Wednesday, March 18, 2015

A Car Ride and The River



I am rarely completely alone, but yesterday I went to pick up pizza and found myself alone in the car.  I found myself talking to God – out loud with no inhibition.  I suddenly realized how often I do that.  The car is one place in my life that affords complete isolation – one place where I can sing as loudly as I choose, say out loud what is on my mind, and be completely transparent.  And so, I do.

It is winter just as we all knew, but with a couple of weeks of glorious misplaced spring-like temperatures and gorgeous sunshine we had forgotten it was only February.  It is bleak and very cold.  This week we had rain, sleet, ice and snow.  The trees are still bare and there are no crocus spouting up through the half thawed layers of icy snow left in the yard.  But hope springs eternal is what they say!  And I began to look around.

The first was the river that winds through our little town dividing north and south.  It rolls merrily along and most of us don’t give it much thought.  We daily come and go across the bridge and vi-dock never looking left or right.  Today, I did…I looked left upstream from where the river flows and watched as the meandering sticks and gentle current poured without anxiety toward the lock below.  I asked out loud – “Where have you been and what have you seen, lazy river?” I looked right and said, “Oh, there you go!  Headed downstream for more adventures and barely tipping your hat as you pass by!”

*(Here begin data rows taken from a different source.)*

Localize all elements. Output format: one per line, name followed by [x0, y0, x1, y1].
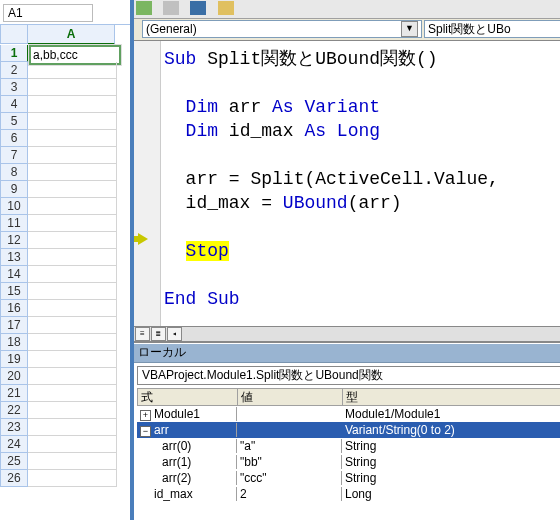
cell[interactable]	[28, 300, 117, 317]
excel-grid: A 1a,bb,ccc23456789101112131415161718192…	[0, 24, 130, 487]
grid-row: 18	[0, 334, 130, 351]
cell[interactable]	[28, 385, 117, 402]
row-header[interactable]: 20	[0, 368, 28, 385]
procedure-combo-value: Split関数とUBo	[428, 21, 511, 38]
row-header[interactable]: 11	[0, 215, 28, 232]
row-header[interactable]: 26	[0, 470, 28, 487]
run-icon[interactable]	[136, 1, 152, 15]
grid-row: 16	[0, 300, 130, 317]
row-header[interactable]: 21	[0, 385, 28, 402]
row-header[interactable]: 17	[0, 317, 28, 334]
code-text: Sub Split関数とUBound関数() Dim arr As Varian…	[164, 47, 510, 311]
cell[interactable]	[28, 62, 117, 79]
grid-row: 13	[0, 249, 130, 266]
row-header[interactable]: 8	[0, 164, 28, 181]
locals-row-arr0[interactable]: arr(0) "a" String	[137, 438, 560, 454]
grid-row: 5	[0, 113, 130, 130]
object-combo[interactable]: (General) ▼	[142, 20, 422, 38]
cell[interactable]	[28, 232, 117, 249]
cell[interactable]	[28, 96, 117, 113]
chevron-down-icon[interactable]: ▼	[401, 21, 418, 37]
grid-row: 12	[0, 232, 130, 249]
locals-row-arr[interactable]: −arr Variant/String(0 to 2)	[137, 422, 560, 438]
cell[interactable]	[28, 198, 117, 215]
cell[interactable]	[28, 113, 117, 130]
row-header[interactable]: 6	[0, 130, 28, 147]
row-header[interactable]: 24	[0, 436, 28, 453]
execution-pointer-icon	[138, 233, 148, 245]
grid-row: 24	[0, 436, 130, 453]
cell[interactable]	[28, 283, 117, 300]
design-mode-icon[interactable]	[218, 1, 234, 15]
cell[interactable]	[28, 436, 117, 453]
locals-context-combo[interactable]: VBAProject.Module1.Split関数とUBound関数	[137, 366, 560, 385]
grid-row: 10	[0, 198, 130, 215]
view-proc-icon[interactable]: ≡	[135, 327, 150, 341]
grid-row: 21	[0, 385, 130, 402]
row-header[interactable]: 19	[0, 351, 28, 368]
select-all-corner[interactable]	[0, 25, 28, 44]
code-hscroll[interactable]: ≡ ≣ ◂	[134, 327, 560, 343]
scroll-left-icon[interactable]: ◂	[167, 327, 182, 341]
cell[interactable]	[28, 351, 117, 368]
vbe-pane: (General) ▼ Split関数とUBo Sub Split関数とUBou…	[130, 0, 560, 520]
cell[interactable]	[28, 79, 117, 96]
row-header[interactable]: 9	[0, 181, 28, 198]
row-header[interactable]: 16	[0, 300, 28, 317]
locals-header-val[interactable]: 値	[238, 389, 343, 406]
cell[interactable]	[28, 215, 117, 232]
break-icon[interactable]	[163, 1, 179, 15]
cell[interactable]	[28, 368, 117, 385]
row-header[interactable]: 3	[0, 79, 28, 96]
view-full-icon[interactable]: ≣	[151, 327, 166, 341]
row-header[interactable]: 25	[0, 453, 28, 470]
row-header[interactable]: 15	[0, 283, 28, 300]
cell[interactable]	[28, 334, 117, 351]
row-header[interactable]: 13	[0, 249, 28, 266]
cell[interactable]	[28, 470, 117, 487]
name-box[interactable]: A1	[3, 4, 93, 22]
cell[interactable]	[28, 402, 117, 419]
grid-row: 3	[0, 79, 130, 96]
row-header[interactable]: 23	[0, 419, 28, 436]
row-header[interactable]: 2	[0, 62, 28, 79]
locals-header[interactable]: 式 値 型	[137, 388, 560, 406]
row-header[interactable]: 14	[0, 266, 28, 283]
locals-row-arr2[interactable]: arr(2) "ccc" String	[137, 470, 560, 486]
cell[interactable]	[28, 419, 117, 436]
expand-icon[interactable]: +	[140, 410, 151, 421]
column-header-a[interactable]: A	[28, 25, 115, 45]
row-header[interactable]: 5	[0, 113, 28, 130]
locals-row-idmax[interactable]: id_max 2 Long	[137, 486, 560, 502]
grid-row: 15	[0, 283, 130, 300]
procedure-combo[interactable]: Split関数とUBo	[424, 20, 560, 38]
cell[interactable]	[28, 317, 117, 334]
vbe-toolbar	[134, 0, 560, 19]
row-header[interactable]: 1	[0, 45, 29, 62]
grid-row: 25	[0, 453, 130, 470]
locals-header-expr[interactable]: 式	[138, 389, 238, 406]
reset-icon[interactable]	[190, 1, 206, 15]
object-combo-value: (General)	[146, 22, 197, 36]
cell[interactable]	[28, 453, 117, 470]
row-header[interactable]: 22	[0, 402, 28, 419]
row-header[interactable]: 18	[0, 334, 28, 351]
row-header[interactable]: 4	[0, 96, 28, 113]
row-header[interactable]: 7	[0, 147, 28, 164]
cell[interactable]	[28, 266, 117, 283]
grid-row: 6	[0, 130, 130, 147]
cell[interactable]	[28, 130, 117, 147]
code-editor[interactable]: Sub Split関数とUBound関数() Dim arr As Varian…	[134, 41, 560, 327]
grid-row: 11	[0, 215, 130, 232]
cell[interactable]	[28, 181, 117, 198]
row-header[interactable]: 10	[0, 198, 28, 215]
collapse-icon[interactable]: −	[140, 426, 151, 437]
locals-row-arr1[interactable]: arr(1) "bb" String	[137, 454, 560, 470]
grid-row: 1a,bb,ccc	[0, 45, 130, 62]
cell[interactable]	[28, 147, 117, 164]
locals-row-module[interactable]: +Module1 Module1/Module1	[137, 406, 560, 422]
locals-header-type[interactable]: 型	[343, 389, 560, 406]
cell[interactable]	[28, 164, 117, 181]
row-header[interactable]: 12	[0, 232, 28, 249]
cell[interactable]	[28, 249, 117, 266]
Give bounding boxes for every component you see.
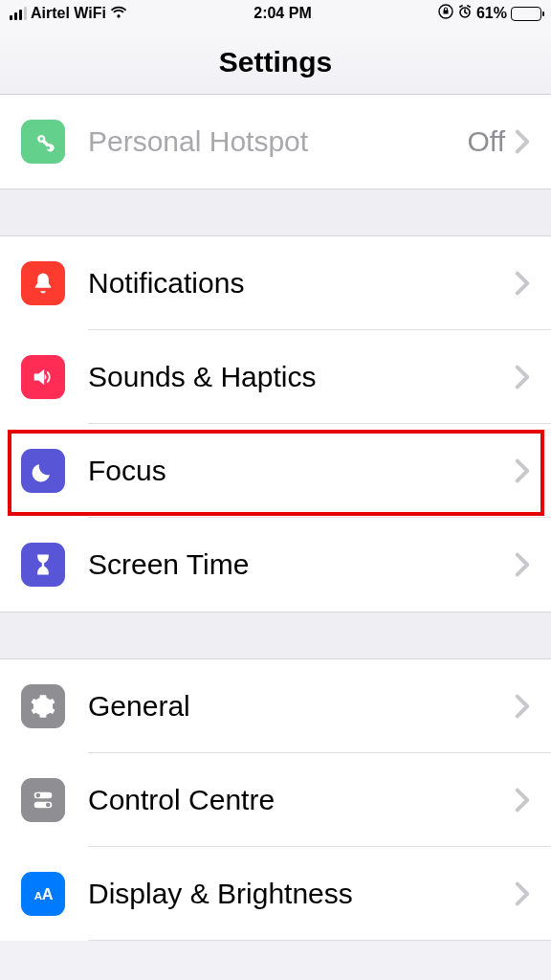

That sent my eyes on a discovery adventure.  I began to look all around and be reminded of the wintery beauty that exists on a cold and blustery day.  The naked trees usually look lonely and haunting, but on this day they were more like a work of art.  The twists and turns of their gnarly branches created interest against the plain gray sky.  Although they are bare of their spring and summer glory, the squirrels still call them “home” and the birds still find a perch.  I am so glad that God’s plan for them included a rest from their foliage burden and allows them to be free for a season.

Everything is brown and gray.  But what a great reminder that life is not always sunshine and flowers and that it is ok.  Even nature has moments that don’t appear so lovely and appealing, yet it’s plight has purpose.  It also is a reminder of hope.  Tomorrow will probably be brown and gray, too – but there is another day coming and another season on the way.  The world will burst forth in greens and blues and yellows soon enough – when it is time.

I have crossed the river and trekked past the open fields where young calves (four of them) are staying close to their mothers and waiting on warmer days when they can frolic and graze in the sunshine.  The watering system in the crusty field across the way gives a cold industrial look to the rows of empty mounds of dirt where a corn crop or soy beans will cover the ground in a few short months. 

Yes, there is beauty where there is hope that is why we can still smile and enjoy life when there is no sunshine.  So I will choose to look differently today, at the world covered with what I began thinking as “wintry hopelessness” – and find not only hope, but also beauty.